• What needs to be done:
Set down each record below precisely, skipping the pictures.

• Data extracted from a collection:
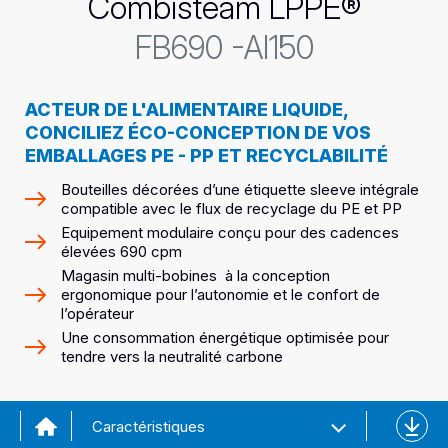
Combisteam LPPE®
FB690 -AI150
ACTEUR DE L'ALIMENTAIRE LIQUIDE,
CONCILIEZ ÉCO-CONCEPTION DE VOS
EMBALLAGES PE - PP ET RECYCLABILITÉ
Bouteilles décorées d’une étiquette sleeve intégrale
compatible avec le flux de recyclage du PE et PP
Equipement modulaire conçu pour des cadences
élevées 690 cpm
Magasin multi-bobines à la conception
ergonomique pour l’autonomie et le confort de
l’opérateur
Une consommation énergétique optimisée pour
tendre vers la neutralité carbone
Téléch
Caractéristiques
la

• Solution:
Combisteam LPPE®
FB690 -AI150
ACTEUR DE L'ALIMENTAIRE LIQUIDE,
CONCILIEZ ÉCO-CONCEPTION DE VOS
EMBALLAGES PE - PP ET RECYCLABILITÉ
Bouteilles décorées d’une étiquette sleeve intégrale
compatible avec le flux de recyclage du PE et PP
Equipement modulaire conçu pour des cadences
élevées 690 cpm
Magasin multi-bobines à la conception
ergonomique pour l’autonomie et le confort de
l’opérateur
Une consommation énergétique optimisée pour
tendre vers la neutralité carbone
Téléch
Caractéristiques
la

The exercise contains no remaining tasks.